Authentication by Purdue X.509 certificate
Users who possess a Purdue certificate
may authenticate to the Purdue
realm by establishing a
client-side SSL connection with the authentication net daemon. Successful client-side SSL setup uniquely identifies
the person because Purdue certificates have the person's PUID embedded within the certificate. The person is authenticated
because he had to prove knowledge of the certificate's private key as part of the SSL negotiation. A successful certificate
authentication to the Purdue realm establishes the user's identify in that realm, and possibly in other realms
(see Trust relationships below).
Certificate-based authentication is not part of the protocol clients use to communicate with the net daemons. I.e., there is no "authenticate with a certificate" command in that protocol. Certificate-based authentication occurs when the client establishes a client-side SSL connection with a net daemon. Until this connection is established the net daemon doesn't listen for commands; once it is established the user has been authenticated even though protocol commands have not yet been sent by the client.
Certificate-based authentication is available only with Purdue-issued certificates.
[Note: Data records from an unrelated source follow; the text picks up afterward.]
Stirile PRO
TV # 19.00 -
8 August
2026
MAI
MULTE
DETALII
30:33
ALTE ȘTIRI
Certificates issued by other certificate authorities cannot be used because they do not have the PUID embedded within the certificate.
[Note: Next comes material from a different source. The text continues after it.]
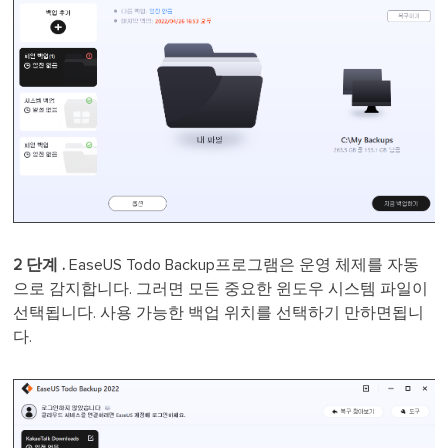
2 단계 .
EaseUS Todo Backup프로그램은 운영 체제를 자동
으로 감지합니다. 그러면 모든 중요한 윈도우 시스템 파일이
선택됩니다. 사용 가능한 백업 위치를 선택하기 만하면됩니
다.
While a user remains connected, the authentication net daemon tracks the session's authentication state and passes it to the
authentication DBM with each command. Having established a client-side SSL connection, the user is authenticated to the Purdue
realm. If the user authenticates to other realms via the
authenticate by password
protocol command, the authentication net daemon records each successful authentication and passes these additional authentication
credentials to the authentication DBM.
Trust Relationships Realms may define trust relationships with other realms to allow a user to authenticate once and share the resulting authentication credentials with other realms. The combination of the authentication DBM's trust relationships and the authentication net daemon's tracking of authentication sessions allows users to establish their identities in multiple realms with a single authentication. Realms that trust the Purdue realm will automatically accept Purdue certificate authentications.